For this question, I proved $\sup X$ exists but I don't know how to show second part.
For all $x \in X$ :
There is a $y_0 \in Y$ s.t.
$x\le y_0 \le \sup Y$, since $\sup Y$ is an (the least) upper bound for $Y$.
$y_0$ is an upper bound for $X$;
$\sup X$ exists, and
$\sup X \le y_0 \le \sup Y$, since
$\sup X$ is the least upper bound for $X$.
Assume for a contradiction that $\sup X > \sup Y$.
I claim that in this case there is some $q \in X$ that lies in the interval $\left(\sup Y, \sup X\right]$. If there was no such $q$, then $\sup Y$ would be an upper bound of $X$, so the least upper bound of $X$, $\sup X$, would be smaller than $\sup Y$, contradicting our assumption.
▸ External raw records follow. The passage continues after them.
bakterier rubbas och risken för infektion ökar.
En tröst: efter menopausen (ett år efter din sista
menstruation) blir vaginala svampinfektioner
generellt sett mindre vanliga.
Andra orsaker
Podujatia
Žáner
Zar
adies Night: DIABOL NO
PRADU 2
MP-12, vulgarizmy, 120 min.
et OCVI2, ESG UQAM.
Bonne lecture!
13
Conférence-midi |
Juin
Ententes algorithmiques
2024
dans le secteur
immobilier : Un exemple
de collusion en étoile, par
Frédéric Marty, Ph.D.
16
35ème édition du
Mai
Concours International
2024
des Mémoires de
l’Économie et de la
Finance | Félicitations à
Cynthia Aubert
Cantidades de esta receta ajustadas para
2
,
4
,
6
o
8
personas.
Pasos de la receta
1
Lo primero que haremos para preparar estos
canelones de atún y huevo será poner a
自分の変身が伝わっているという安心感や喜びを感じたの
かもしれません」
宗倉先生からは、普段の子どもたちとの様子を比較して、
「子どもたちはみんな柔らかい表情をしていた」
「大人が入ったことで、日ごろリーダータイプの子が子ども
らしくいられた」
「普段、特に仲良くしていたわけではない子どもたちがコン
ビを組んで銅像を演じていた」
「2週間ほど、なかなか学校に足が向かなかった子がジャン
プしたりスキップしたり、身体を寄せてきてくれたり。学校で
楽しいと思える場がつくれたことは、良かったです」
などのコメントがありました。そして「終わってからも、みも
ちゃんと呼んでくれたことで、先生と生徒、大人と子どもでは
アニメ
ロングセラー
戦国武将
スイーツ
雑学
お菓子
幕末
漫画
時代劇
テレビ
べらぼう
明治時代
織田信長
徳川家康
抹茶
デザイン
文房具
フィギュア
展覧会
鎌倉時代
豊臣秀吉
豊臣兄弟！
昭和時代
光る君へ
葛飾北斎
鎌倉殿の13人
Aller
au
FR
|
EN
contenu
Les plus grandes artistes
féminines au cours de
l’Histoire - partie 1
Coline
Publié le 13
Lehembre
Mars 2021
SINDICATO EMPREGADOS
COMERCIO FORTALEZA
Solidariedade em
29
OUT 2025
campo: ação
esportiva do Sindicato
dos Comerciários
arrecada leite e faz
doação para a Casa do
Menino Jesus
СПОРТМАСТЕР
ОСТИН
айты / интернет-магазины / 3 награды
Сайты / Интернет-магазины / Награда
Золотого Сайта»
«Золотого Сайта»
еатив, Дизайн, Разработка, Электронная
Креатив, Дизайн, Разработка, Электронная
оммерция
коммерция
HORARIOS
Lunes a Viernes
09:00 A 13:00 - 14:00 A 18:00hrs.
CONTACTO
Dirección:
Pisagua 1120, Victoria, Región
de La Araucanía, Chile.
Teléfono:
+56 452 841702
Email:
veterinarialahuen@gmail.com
But for any $x \in X$ there is some $y \in Y$ with $x \leq y$. Take such a $y$ corresponding to $x=q$. Then $\sup Y < q \leq y$, so $\sup Y$ is smaller than some element of $Y$, a contradiction.
Since assuming $\sup X > \sup Y$ leads to a contradiction, we have $\sup X \leq \sup Y$.